« Le milieu de l’horizon » : un été de canicule

Été 1976. La canicule tue à petit feu l’élevage de poule des parents de Gus. L’ado fuit à vélo le travail de la ferme, et rencontre en chemin Cécile, une nouvelle amie de sa mère…

La réalisatrice suisse Delphine Lehericey revient à la fiction pour un deuxième long sous forme de coming of age. Après la jeune fille de Puppy Love, c’est un garçon que nous suivons, Gus, treize ans, le protagoniste du roman de Roland Buti – transformé en scénario par Joanne Giger.

La thématique de la rencontre lesbienne qui vient bouleverser le quotidien d’une famille hétéronormée classique tenait à cœur à la réalisatrice, et de fait le film offre à Laetitia Casta une assez jolie partition dans ce rôle de femme qui choisit de s’écouter, n’en déplaise à son entourage et sans égard pour le qu’en dira-t-on. Mais l’angle particulier du film, qui ne décolle jamais du point de vue de Gus, est assez limitatif pour traiter de ce sujet. En effet, on ne sait de ce que pensent les adultes que ce que Gus surprend en les espionnant (et de fait de nombreux plans montrent le gamin en train d’écouter aux portes ou d’espionner dans la campagne, planqué dans les hautes herbes ou derrière un arbre). La situation devient répétitive et ne permet de saisir que les grands traits de la situation, faisant ressortir les moments de tension exacerbée et laissant exploser la colère comme réaction quasi-unique à la situation.

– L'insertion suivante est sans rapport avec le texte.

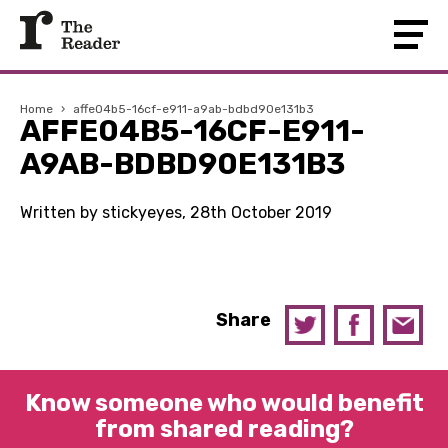
Home
›
affe04b5-16cf-e911-a9ab-bdbd90e131b3
AFFE04B5-16CF-E911-
A9AB-BDBD90E131B3
Written by stickyeyes, 28th October 2019
Share
Know someone who would benefit
from shared reading?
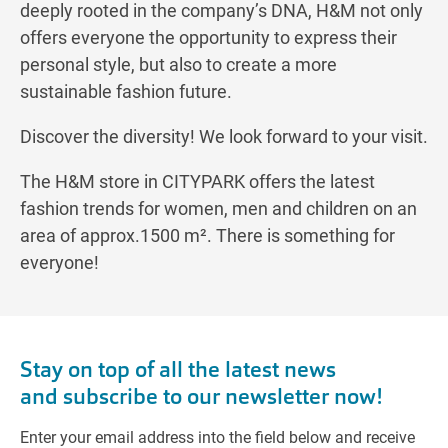
deeply rooted in the company’s DNA, H&M not only
offers everyone the opportunity to express their
personal style, but also to create a more
sustainable fashion future.
Discover the diversity! We look forward to your visit.
The H&M store in CITYPARK offers the latest
fashion trends for women, men and children on an
area of approx.1500 m². There is something for
everyone!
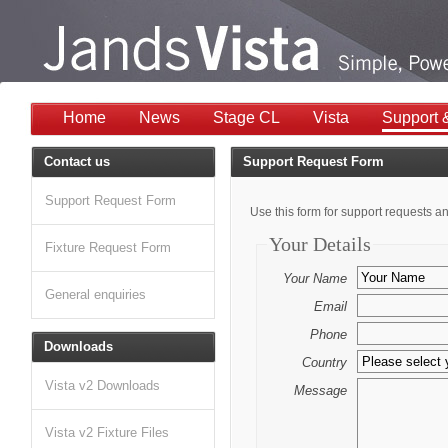
Home
News
Stage CL
Vista
Support 
Contact us
Support Request Form
Support Request Form
Use this form for support requests an
Your Details
Fixture Request Form
Your Name
General enquiries
Email
Phone
Downloads
Country
Vista v2 Downloads
Message
Vista v2 Fixture Files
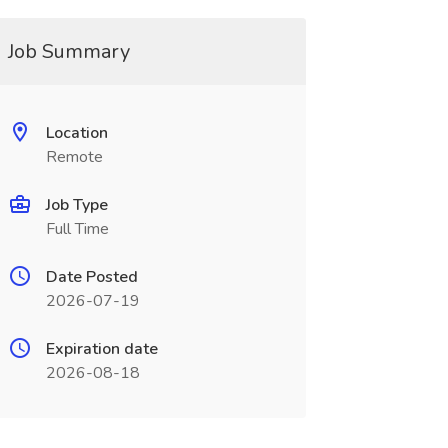
Job Summary
Location
Remote
Job Type
Full Time
Date Posted
2026-07-19
Expiration date
2026-08-18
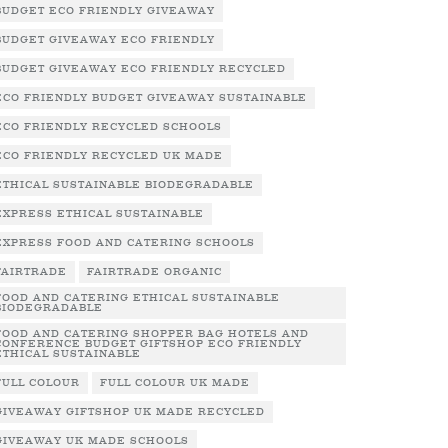
BUDGET ECO FRIENDLY GIVEAWAY
BUDGET GIVEAWAY ECO FRIENDLY
BUDGET GIVEAWAY ECO FRIENDLY RECYCLED
ECO FRIENDLY BUDGET GIVEAWAY SUSTAINABLE
ECO FRIENDLY RECYCLED SCHOOLS
ECO FRIENDLY RECYCLED UK MADE
ETHICAL SUSTAINABLE BIODEGRADABLE
EXPRESS ETHICAL SUSTAINABLE
EXPRESS FOOD AND CATERING SCHOOLS
FAIRTRADE
FAIRTRADE ORGANIC
FOOD AND CATERING ETHICAL SUSTAINABLE
BIODEGRADABLE
FOOD AND CATERING SHOPPER BAG HOTELS AND
CONFERENCE BUDGET GIFTSHOP ECO FRIENDLY
ETHICAL SUSTAINABLE
FULL COLOUR
FULL COLOUR UK MADE
GIVEAWAY GIFTSHOP UK MADE RECYCLED
GIVEAWAY UK MADE SCHOOLS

Colère du père, homme à l’ancienne défenseur d’un schéma patriarcal classique, qui ordonne et veut être obéi, de son fils qu’il envoie travailler pendant ses vacances d’été, de sa fille à laquelle il compte dicter ses tenues, et de sa femme à laquelle il ordonne de cesser de fréquenter Cécile pour rester dans le droit chemin. Colère du fils, qui par imitation absorbe les sales manies du patriarcat et n’a comme solutions face à un problème que la fuite ou les coups.  Ce monde qu’on nous dépeint, c’est un milieu rural à bout de souffle, exténué par la canicule et la précarité, mais surtout un monde éminemment masculin qui jusqu’au bout veut tenter de conserver son ascendant sur les femmes. Un monde arriéré et toxique sur bien des aspects, où l’on excuse un jeune homme qui commet une agression sexuelle, où l’on menace une femme quand on ne la frappe pas, où l’on mange de la viande parce qu’on est un mâle dominant (ou qu’on veut s’en donner l’image) et où l’on fait le petit chef auprès du voisinage pour ne pas avoir l’air faible.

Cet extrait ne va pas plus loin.